Reproducible Data Management

Information and resources for reproducible data management for the UCSF research community

Why publish your research data?

Many biomedical journals and funders now require researchers to make their research data publicly available when they publish their results. Journals like PLOS, PNAS, Science, and Nature require data sharing as a prerequisite to publication. Funders like Howard Hughes, NIH, and the Gates Foundation now require that grantees make data public alongside their articles. But what does it mean to publish your data? This page will give you an overview of the process.

Select data and documentation for sharing

What data will you share? This is largely dependent on your field of research, but you should consider what someone else in your field would need to validate your results

What documentation needs to accompany the data? Data by itself is seldom useful. What other dictionaries, metadata, code would someone need to use your data?

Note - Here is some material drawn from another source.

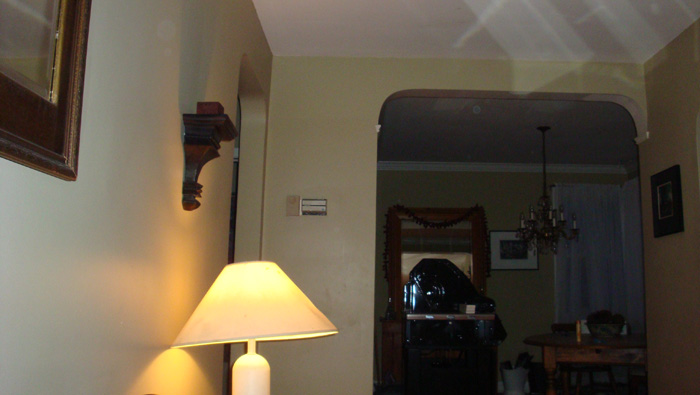 What are the coordinates of `picture` in the screenshot? It's located at (57, 124).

Ensure you have permission to share

Do you have consent to share?

If your research involves human subjects did you mention data sharing in your IRB and informed consent documents?

De-identify your data

Has your data been de-identified?

It is important to properly de-identify your data to reduce the risk of identifying individuals in a dataset. UCSF now offers a service to validate this.

Research data repositories

Public data repositories are the best place to publish your research data. Repositories preserve and archive your data and make it easy for others to find and cite your data. The best repositories are the ones specific to your discipline (especially those at NIH) because they are designed with your community in mind. That said, there are several general purpose data repositories that are also excellent.